Я и вовсе обалдела. Значит, Пётр имеет серьёзные намерения относительно меня, я-то думала как раз наоборот, что мы только закрутили обычный роман. Он же ни разу не сказал, что я ему нравлюсь. А при встречах мы говорили больше о его работе. Он был увлечён своим непрерывным процессом получения смол по новой технологии и его воплощением на производстве. Мне было интересно его слушать, и мне нравилась его увлечённость.

Спустя многие годы, когда несколько «тагильчан» жили уже в Москве и мы устраивали на Старый Новый год наши «тагильские посиделки», я распевала собственного сочинения песенку на мотив русской песни «Помню, я ещё молодушкой была». Начиналась моя песенка так:


Помню, я ещё молодушкой была,

И в Тагил меня дорога привела,

Вечерело, я стояла у ворот,

За воротами дымил большой завод.


Вдруг «подъехал» ко мне парень молодой,

Говорит: «Пойдём-ка, девица, со мной.

Будем смолы из фенола получать,

Новый способ технологии внедрять».


В этих куплетах всё правда, кроме слов «подъехал» парень молодой». Пётр был старше меня на девять лет, кроме того, развёлся после шестилетней семейной жизни, и у него подрастал сын Серёжа.

В моей группе пластификаторов молоденькие сотрудницы Надя и Люба осудили мой роман:

– Ну зачем тебе нужен этот Иванов? Он уже старик, у него виски седеют.

А я и сама не знала, зачем он мне нужен. Мне с ним было интересно проводить время и, главное, от него исходила на меня аура надёжности и защищённости, чего не было раньше в моей студенческой жизни и в моих предыдущих романах, с моим «кружением сердца» с неустроенными ещё в жизни парнями.

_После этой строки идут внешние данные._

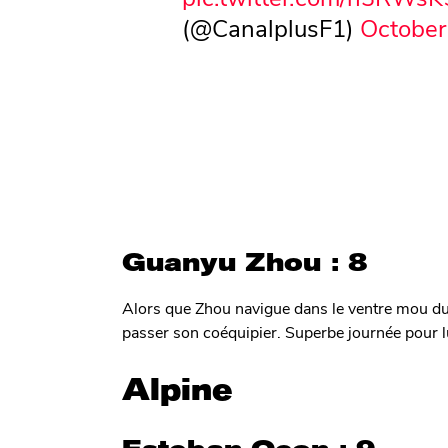
(@CanalplusF1)
October
Guanyu Zhou : 8
Alors que Zhou navigue dans le ventre mou du p
passer son coéquipier. Superbe journée pour l
Alpine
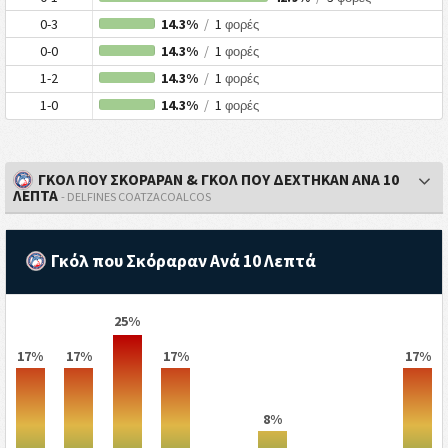
0-3
14.3%
/
1
φορές
0-0
14.3%
/
1
φορές
1-2
14.3%
/
1
φορές
1-0
14.3%
/
1
φορές
ΓΚΟΛ ΠΟΥ ΣΚΟΡΑΡΑΝ & ΓΚΟΛ ΠΟΥ ΔΕΧΤΗΚΑΝ ΑΝΑ 10
ΛΕΠΤΑ
- DELFINES COATZACOALCOS
Γκόλ που Σκόραραν Ανά 10 Λεπτά
25%
17%
17%
17%
17%
8%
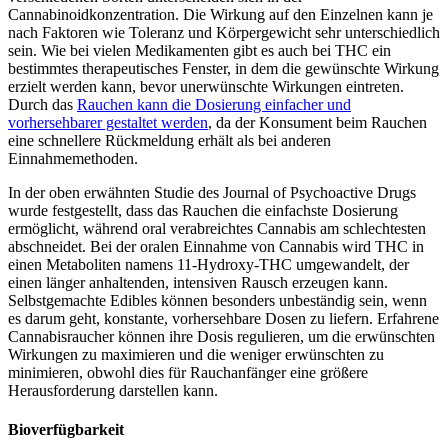
Cannabinoidkonzentration. Die Wirkung auf den Einzelnen kann je
nach Faktoren wie Toleranz und Körpergewicht sehr unterschiedlich
sein. Wie bei vielen Medikamenten gibt es auch bei THC ein
bestimmtes therapeutisches Fenster, in dem die gewünschte Wirkung
erzielt werden kann, bevor unerwünschte Wirkungen eintreten.
Durch das
Rauchen kann die Dosierung einfacher und
vorhersehbarer gestaltet werden
, da der Konsument beim Rauchen
eine schnellere Rückmeldung erhält als bei anderen
Einnahmemethoden.
In der oben erwähnten Studie des Journal of Psychoactive Drugs
wurde festgestellt, dass das Rauchen die einfachste Dosierung
ermöglicht, während oral verabreichtes Cannabis am schlechtesten
abschneidet. Bei der oralen Einnahme von Cannabis wird THC in
einen Metaboliten namens 11-Hydroxy-THC umgewandelt, der
einen länger anhaltenden, intensiven Rausch erzeugen kann.
Selbstgemachte Edibles können besonders unbeständig sein, wenn
es darum geht, konstante, vorhersehbare Dosen zu liefern. Erfahrene
Cannabisraucher können ihre Dosis regulieren, um die erwünschten
Wirkungen zu maximieren und die weniger erwünschten zu
minimieren, obwohl dies für Rauchanfänger eine größere
Herausforderung darstellen kann.
Bioverfügbarkeit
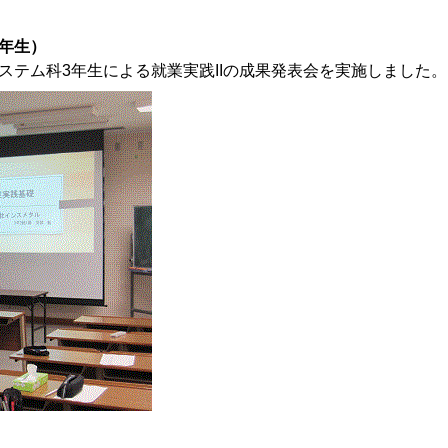
年生）
ステム科3年生による就業実践IIの成果発表会を実施しました。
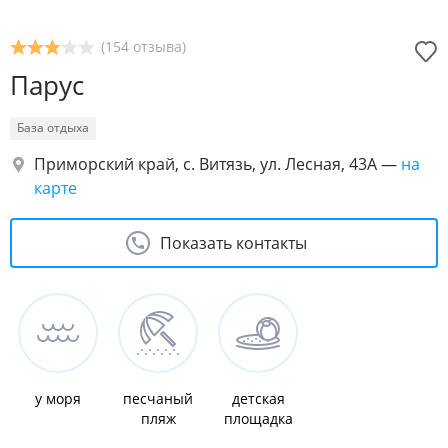
(154 отзыва)
Парус
База отдыха
Приморский край, с. Витязь, ул. Лесная, 43А
—
на
карте
Показать контакты
у моря
песчаный
детская
пляж
площадка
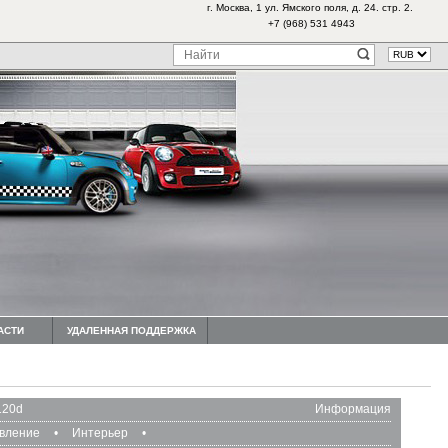
г. Москва, 1 ул. Ямского поля, д. 24. стр. 2.
+7 (968) 531 4943
АСТИ
УДАЛЕННАЯ ПОДДЕРЖКА
120d
Информация
авление
•
Интерьер
•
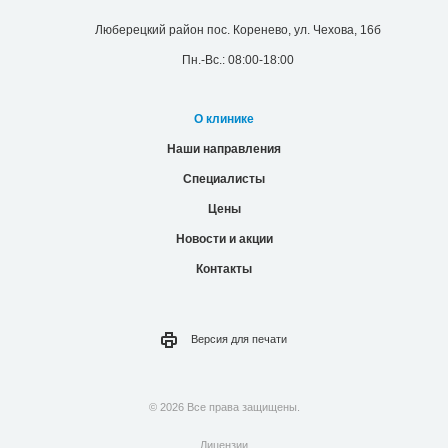
Люберецкий район пос. Коренево, ул. Чехова, 16б
Пн.-Вс.: 08:00-18:00
О клинике
Наши направления
Специалисты
Цены
Новости и акции
Контакты
Версия для
печати
© 2026 Все права защищены.
Лицензии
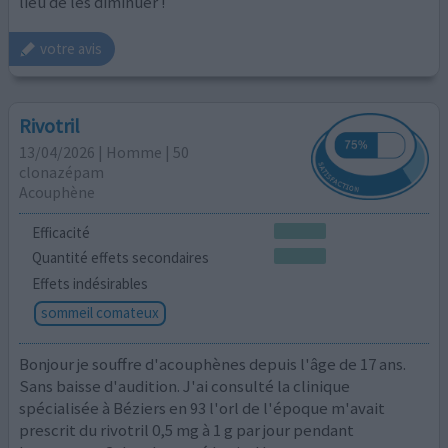
lieu de les diminuer !
votre avis
Rivotril
13/04/2026 | Homme | 50
clonazépam
Acouphène
Efficacité
Quantité effets secondaires
Effets indésirables
sommeil comateux
Bonjour je souffre d'acouphènes depuis l'âge de 17 ans.
Sans baisse d'audition. J'ai consulté la clinique
spécialisée à Béziers en 93 l'orl de l'époque m'avait
prescrit du rivotril 0,5 mg à 1 g par jour pendant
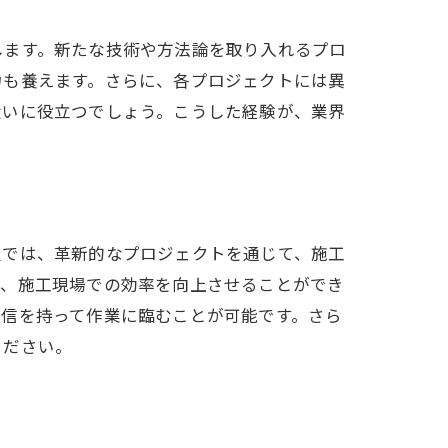
します。新たな技術や方法論を取り入れるプロ
力も養えます。さらに、各プロジェクトには異
大いに役立つでしょう。こうした経験が、業界
組では、革新的なプロジェクトを通じて、施工
で、施工現場での効率を向上させることができ
自信を持って作業に臨むことが可能です。さら
ください。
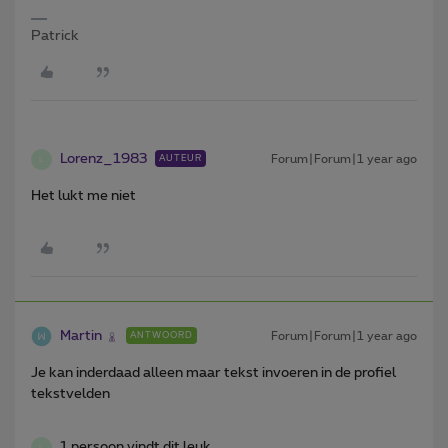
Patrick
Lorenz_1983
Forum|Forum|1 year ago
AUTEUR
L
Het lukt me niet
Martin
Forum|Forum|1 year ago
ANTWOORD
Je kan inderdaad alleen maar tekst invoeren in de profiel
tekstvelden
1 persoon vindt dit leuk
L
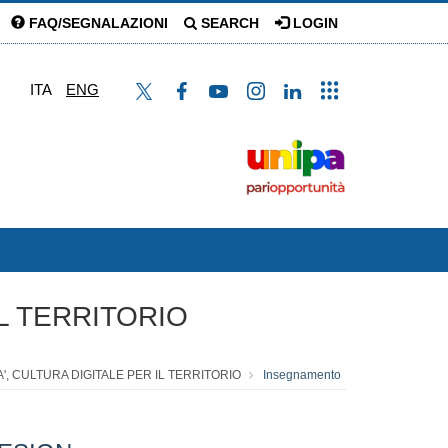
FAQ/SEGNALAZIONI
SEARCH
LOGIN
ITA
ENG
IL TERRITORIO
A', CULTURA DIGITALE PER IL TERRITORIO
Insegnamento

В конце января Пётр Сергеевич огорошил меня таким предложением:

– В марте будет проходить техническая выставка в Лейпциге. Меня включили в делегацию, ну и ты поедешь со мной. Подавать заявление в профком и оформлять бумаги нужно уже сейчас. Едем не за бесплатно. Надо внести каждому 220 рублей, как за туристическую поездку. Наша поездка всё равно обойдётся нам намного дешевле, профком что-то добавляет в качестве поощрения за хорошую работу.

Я буквально остолбенела. У меня отпуск ещё нескоро, только осенью – всего полгода, как я зачислена работать на завод, а для отпуска надо проработать год. И Пётр заслуженный изобретатель, награждённый золотой медалью ВДНХ. А я-то кто?!

Смеётся:

– А ты – лучший комсомольский работник завода. Лектор-пропагандист. Слышал, как ты в нашем конференц-зале ловко языком чешешь о научно-


техническом прогрессе в области химии. Характеристику тебе состряпаем, Олег Бобков, как комсорг завода, подпишет её. И не тяни. Подавай в профком заявление, заполняй анкету для загрантуристов. Протянешь, кто-то ещё вклинится, и места в делегации для тебя не останется.

Боже мой! Я и в Москве ещё никогда не была, и вообще дальше Перми на запад не выезжала, а тут сразу поеду в Германию! Когда узнала, что в программу поездки включено посещение Берлина, Потсдама, Эрфурта, Веймара, Лейпцига, Дрездена, голова моя закружилась. Эмоции захлёстывали меня. Потом задумалась: а 220 рублей на поездку где возьму? Зарплата у меня 115, и я не копила деньги. Ещё и что-то надо сшить перед поездкой в Европу, чтобы не казаться старомодной. Занять в Тагиле не у кого. Просить деньги у Петра стеснялась. Решила написать домой в Миасс и попросить прислать мне хотя бы сто рублей; родители в три узла завяжутся, а деньги для меня достанут, а после поездки я буду посылать им частями из моей зарплаты.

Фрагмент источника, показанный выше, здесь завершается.